Uruguay ratifica su compromiso con la memoria del Holocausto y la defensa de los derechos humanos
En el Día Internacional de Conmemoración en Memoria de las Víctimas del Holocausto, el canciller de la República, Mario Lubetkin, destacó la educación como herramienta primordial contra el odio, honró a las víctimas uruguayas del nazismo y reafirmó el Estado de derecho y la democracia como garantías de protección de la dignidad humana.

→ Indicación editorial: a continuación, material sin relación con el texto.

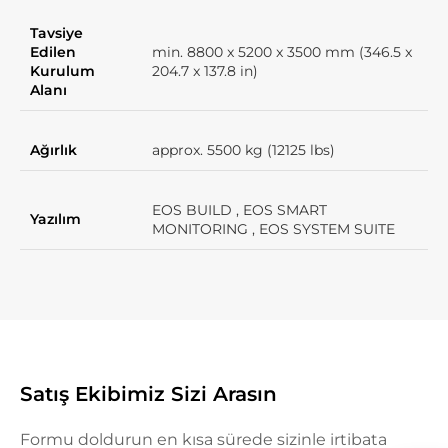
Tavsiye
Edilen
min. 8800 x 5200 x 3500 mm (346.5 x
Kurulum
204.7 x 137.8 in)
Alanı
Ağırlık
approx. 5500 kg (12125 lbs)
EOS BUILD , EOS SMART
Yazılım
MONITORING , EOS SYSTEM SUITE
Satış Ekibimiz Sizi Arasın
Formu doldurun en kısa sürede sizinle irtibata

El ministro de Relaciones Exteriores, Mario Lubetkin, fue el orador que representó al Gobierno uruguayo en una transmisión simultánea de radio y televisión por el Día Internacional en Memoria de las Víctimas del Holocausto, jornada que se celebra cada 27 de enero, desde 2006, y establecida por la Asamblea General de la Organización de las Naciones Unidas (ONU) en 2005.
Lubetkin sostuvo que la memoria es un deber que trasciende fronteras y generaciones. En este sentido, dijo que recordar el Holocausto no es solo rememorar un hecho histórico, sino reafirmar un compromiso moral irrenunciable para defender la dignidad humana.

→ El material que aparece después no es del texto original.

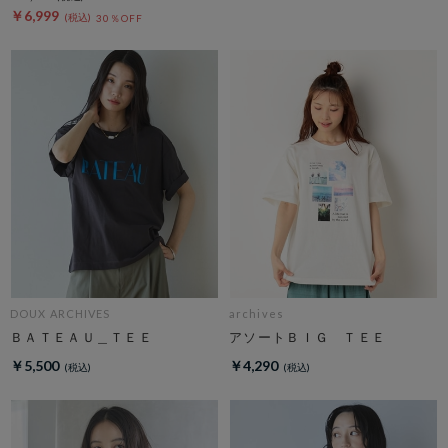
￥6,999
30％OFF
DOUX ARCHIVES
archives
ＢＡＴＥＡＵ＿ＴＥＥ
アソートＢＩＧ ＴＥＥ
￥5,500
￥4,290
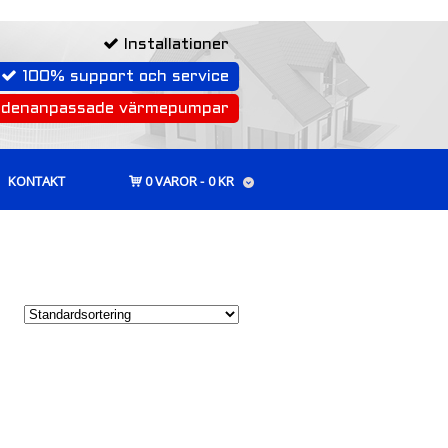
Installationer
100% support och service
rdenanpassade värmepumpar
KONTAKT
0 VAROR
0 KR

El jerarca señaló que la fecha simboliza el derrumbe de un sistema de muerte que asesinó a seis millones de personas judías y otro tanto de víctimas del nazismo. Recalcó que el Estado uruguayo rechaza de forma explícita cualquier forma de negación o distorsión de estos sucesos.
Asimismo, consideró que la resolución de la ONU debe impulsar la educación como la herramienta fundamental para prevenir futuros genocidios y advirtió que el análisis de esta historia demuestra los peligros de normalizar el odio y la deshumanización como políticas de Estado.
“Estos no son accidentes de la historia, son las consecuencias de decisiones, de omisiones y de complicidades. Por eso, la memoria no es pasiva, la memoria interpela, la memoria exige, la memoria compromete y debe garantizarnos un mundo diferente”, subrayó.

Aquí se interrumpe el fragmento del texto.